Silicon Valley executives will no longer be the “supreme arbiters” of online speech, according to the culture secretary, as the government prepares to publish reformed legislation to tackle online abuse.
Nadine Dorries said “unelected” tech leaders had become some of the most powerful people in the world due to a lack of robust regulation, adding that the situation will change under the online safety bill. This imposes a duty of care on tech companies to protect users from harmful content. A revised version will be published on Thursday.
“Unelected Silicon Valley execs have become some of the most powerful people in the world,” Dorries wrote in an article on the ConservativeHome website. “They decide who gets to speak online, and who is silenced or cancelled from public life. That prospect should concern anyone who truly cares about free speech.”
Dorries said she was responding to criticism from a “group of MPs and journalists” that the bill will give Facebook founder Mark Zuckerberg unlimited power to censor online expression. The bill, which focuses on platforms that host user-generated content such as Facebook, Twitter and TikTok, requires companies to prevent the proliferation of illegal content such as child sexual abuse and terrorist material.
It also mandates the biggest tech firms to protect adults from legal but harmful content such as cyberbullying. The legal but harmful clause has given rise to concerns that it might result in excessive censorship by social media platforms, which face hefty fines by the communications watchdog, Ofcom, for breaches of the act.
Dorries said the bill will have “considerably stronger protections for free speech” when it is published in revised form this week, after the publication of draft legislation last year. Under the bill, journalistic content will be exempt from removal, and content of “democratic importance”, which is partly designed to protect political discourse and expression, will also be protected.
“We would never pursue legislation that threatens freedom of expression … nor can we maintain the current status quo, where a handful of west coast execs are the supreme arbiters of online speech,” said Dorries.

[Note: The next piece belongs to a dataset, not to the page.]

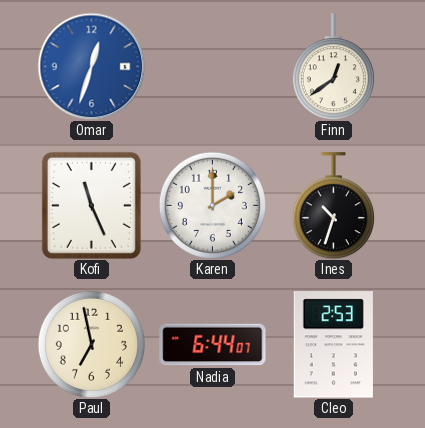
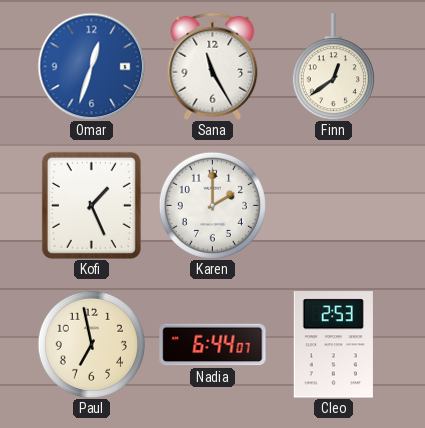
Sana: none -> 11:25
Kofi: 11:26 -> 1:26
Ines: 10:33 -> none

The government has already announced that the revised bill will include new criminal offences covering cyberflashing, threatening social media posts and the publishing of hoax bomb threats. It will also require that online platforms protect users from fraudulent adverts and will order commercial pornography sites to carry out age checks on people trying to access their content. Privacy campaigners have described the new age-verification policy as a “privacy minefield” and have warned that it could establish the principle of age-gating across the internet.